Exercise brief:
When you return the data, keep every line exactly as it is and leave out the pictures.

Saved entries:
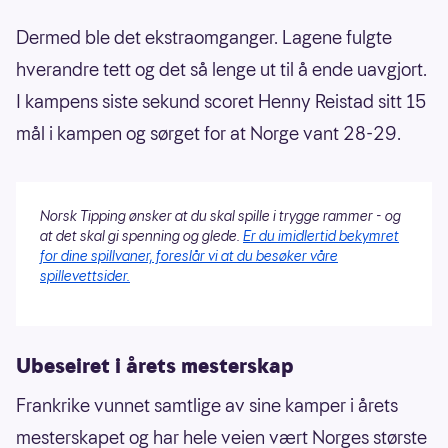
Dermed ble det ekstraomganger. Lagene fulgte
hverandre tett og det så lenge ut til å ende uavgjort.
I kampens siste sekund scoret Henny Reistad sitt 15
mål i kampen og sørget for at Norge vant 28-29.
Norsk Tipping ønsker at du skal spille i trygge rammer - og
at det skal gi spenning og glede.
Er du imidlertid bekymret
for dine spillvaner, foreslår vi at du besøker våre
spillevettsider.
Ubeseiret i årets mesterskap
Frankrike vunnet samtlige av sine kamper i årets
mesterskapet og har hele veien vært Norges største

Solution:
Dermed ble det ekstraomganger. Lagene fulgte
hverandre tett og det så lenge ut til å ende uavgjort.
I kampens siste sekund scoret Henny Reistad sitt 15
mål i kampen og sørget for at Norge vant 28-29.
Norsk Tipping ønsker at du skal spille i trygge rammer - og
at det skal gi spenning og glede.
Er du imidlertid bekymret
for dine spillvaner, foreslår vi at du besøker våre
spillevettsider.
Ubeseiret i årets mesterskap
Frankrike vunnet samtlige av sine kamper i årets
mesterskapet og har hele veien vært Norges største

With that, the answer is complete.